Initiée par la présidence française et coordonnée par des universitaires français avec leurs partenaires camerounais, cette commission a été officiellement lancée en mars 2023. Selon sa co-présidente l'historienne française Karine Ramondy, l'impulsion est venue de la société civile française et camerounaise et a été soutenue par les présidents des deux pays. Malgré nos questions à ses membres, il n’a pas été possible de clarifier le statut ou l’acte juridique fondateur de cette commission ni la façon dont ses membres ont été nommés.

Hugo Jombwe, avocat camerounais spécialisé dans les droits humains et basé en Afrique pour l'ONG belge RCN Justice & Démocratie, a accueilli la nouvelle avec un optimisme prudent. « Nous savons que l'histoire entre le Cameroun et la France est assez complexe, trouble, donc c'est une revendication très ancienne [notamment de la part des chercheurs et des militants des droits humains] de faire en sorte qu’il y ait de la lumière sur ce qui s'est passé », a-t-il déclaré à Justice Info. « Mais on sait aussi que les autorités camerounaises depuis l’indépendance n’ont pas montré beaucoup de volonté pour ce travail. Du côté de la France aussi, il y a eu presque 50 ans sans volonté de revenir sur ce sujet-là. Ça fait qu’il y a quand même une certaine prudence, parce qu’on se demande si après 50 ans les États ont véritablement changé. »

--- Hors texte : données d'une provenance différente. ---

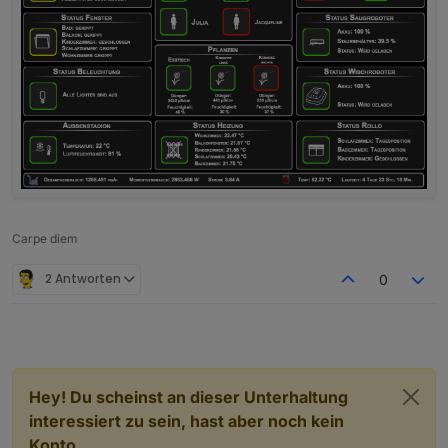
Carpe diem
2 Antworten
0
Hey! Du scheinst an dieser Unterhaltung
interessiert zu sein, hast aber noch kein
Konto.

Côté français, cette commission est présentée comme faisant partie de la volonté exprimée par Macron d'une "nouvelle relation" avec l'Afrique. Elle intervient après des initiatives similaires sous sa présidence, notamment la commission Vincent Duclert sur le rôle de la France dans le génocide rwandais (2021) et le rapport Benjamin Stora sur la colonisation et la guerre de la France en Algérie (2021).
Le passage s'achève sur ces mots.